WORK TO BE COMPLETED:
Wherever the string "content" shows up in the material below, copy that line.

SUPPLIED DATA:
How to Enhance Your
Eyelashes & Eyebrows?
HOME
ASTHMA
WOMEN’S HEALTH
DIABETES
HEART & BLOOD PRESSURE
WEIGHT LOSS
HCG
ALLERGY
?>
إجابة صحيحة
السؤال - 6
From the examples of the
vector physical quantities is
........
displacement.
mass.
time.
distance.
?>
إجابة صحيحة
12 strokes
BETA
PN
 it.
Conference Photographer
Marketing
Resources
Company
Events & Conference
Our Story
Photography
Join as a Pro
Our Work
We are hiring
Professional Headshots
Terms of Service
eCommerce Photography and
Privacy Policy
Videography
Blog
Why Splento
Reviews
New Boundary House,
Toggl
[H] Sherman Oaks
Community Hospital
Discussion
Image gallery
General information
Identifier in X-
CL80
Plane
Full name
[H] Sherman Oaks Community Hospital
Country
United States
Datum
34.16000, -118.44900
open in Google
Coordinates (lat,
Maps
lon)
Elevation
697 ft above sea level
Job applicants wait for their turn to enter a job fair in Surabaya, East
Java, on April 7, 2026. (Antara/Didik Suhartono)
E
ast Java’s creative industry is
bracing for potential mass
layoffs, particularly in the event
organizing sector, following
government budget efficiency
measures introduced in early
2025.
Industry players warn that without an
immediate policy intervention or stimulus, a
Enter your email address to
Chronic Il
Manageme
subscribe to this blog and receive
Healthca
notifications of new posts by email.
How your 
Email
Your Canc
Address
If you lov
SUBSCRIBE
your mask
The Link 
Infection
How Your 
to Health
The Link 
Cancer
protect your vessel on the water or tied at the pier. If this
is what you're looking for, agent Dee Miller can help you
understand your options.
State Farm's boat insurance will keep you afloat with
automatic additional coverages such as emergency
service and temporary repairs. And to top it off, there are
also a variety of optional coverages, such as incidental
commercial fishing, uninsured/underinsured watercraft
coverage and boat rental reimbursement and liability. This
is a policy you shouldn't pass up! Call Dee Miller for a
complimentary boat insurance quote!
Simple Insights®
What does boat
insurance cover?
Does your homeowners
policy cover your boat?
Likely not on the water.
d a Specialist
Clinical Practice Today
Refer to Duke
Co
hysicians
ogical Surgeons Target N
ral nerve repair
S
---
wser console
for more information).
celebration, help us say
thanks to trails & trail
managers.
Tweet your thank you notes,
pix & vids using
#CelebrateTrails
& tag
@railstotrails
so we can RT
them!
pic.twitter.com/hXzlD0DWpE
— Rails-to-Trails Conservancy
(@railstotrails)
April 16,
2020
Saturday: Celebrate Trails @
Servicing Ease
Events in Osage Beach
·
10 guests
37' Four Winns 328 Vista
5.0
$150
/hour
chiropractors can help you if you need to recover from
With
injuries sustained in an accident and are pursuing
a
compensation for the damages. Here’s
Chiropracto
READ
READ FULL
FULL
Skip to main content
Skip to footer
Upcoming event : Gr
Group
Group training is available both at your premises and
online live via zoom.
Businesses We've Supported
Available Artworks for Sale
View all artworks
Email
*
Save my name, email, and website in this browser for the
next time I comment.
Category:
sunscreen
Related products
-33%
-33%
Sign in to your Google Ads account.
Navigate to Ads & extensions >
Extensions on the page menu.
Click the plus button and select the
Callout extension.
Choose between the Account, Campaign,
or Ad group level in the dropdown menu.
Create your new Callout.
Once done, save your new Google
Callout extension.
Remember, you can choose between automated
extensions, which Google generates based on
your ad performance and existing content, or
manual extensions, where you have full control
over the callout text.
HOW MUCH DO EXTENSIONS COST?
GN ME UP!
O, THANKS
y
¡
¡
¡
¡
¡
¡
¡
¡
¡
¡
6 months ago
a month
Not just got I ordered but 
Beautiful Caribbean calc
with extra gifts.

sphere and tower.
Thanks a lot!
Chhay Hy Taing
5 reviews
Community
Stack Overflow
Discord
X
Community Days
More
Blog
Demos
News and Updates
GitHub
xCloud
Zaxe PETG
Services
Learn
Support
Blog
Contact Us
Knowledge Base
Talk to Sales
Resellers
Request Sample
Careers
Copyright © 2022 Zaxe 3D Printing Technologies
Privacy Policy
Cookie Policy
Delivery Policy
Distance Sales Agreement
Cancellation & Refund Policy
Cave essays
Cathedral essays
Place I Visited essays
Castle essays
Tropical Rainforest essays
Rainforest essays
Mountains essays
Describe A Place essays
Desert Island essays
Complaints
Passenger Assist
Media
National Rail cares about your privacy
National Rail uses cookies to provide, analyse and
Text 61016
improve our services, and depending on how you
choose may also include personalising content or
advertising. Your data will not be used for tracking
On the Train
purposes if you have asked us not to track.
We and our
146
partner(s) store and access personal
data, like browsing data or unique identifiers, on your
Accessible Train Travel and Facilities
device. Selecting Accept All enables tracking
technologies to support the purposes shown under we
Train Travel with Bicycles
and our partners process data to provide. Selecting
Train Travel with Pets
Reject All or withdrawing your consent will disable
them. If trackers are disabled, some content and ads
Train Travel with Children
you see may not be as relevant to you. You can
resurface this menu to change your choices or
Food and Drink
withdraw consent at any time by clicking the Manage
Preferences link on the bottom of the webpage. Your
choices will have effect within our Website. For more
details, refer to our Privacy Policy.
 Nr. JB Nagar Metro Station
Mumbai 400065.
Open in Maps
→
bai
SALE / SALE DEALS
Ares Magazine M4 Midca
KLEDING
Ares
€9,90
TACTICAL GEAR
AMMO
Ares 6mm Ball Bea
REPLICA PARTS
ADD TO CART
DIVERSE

RESPONSE AREA:
Skip to main content
your ad performance and existing content, or
choose may also include personalising content or
them. If trackers are disabled, some content and ads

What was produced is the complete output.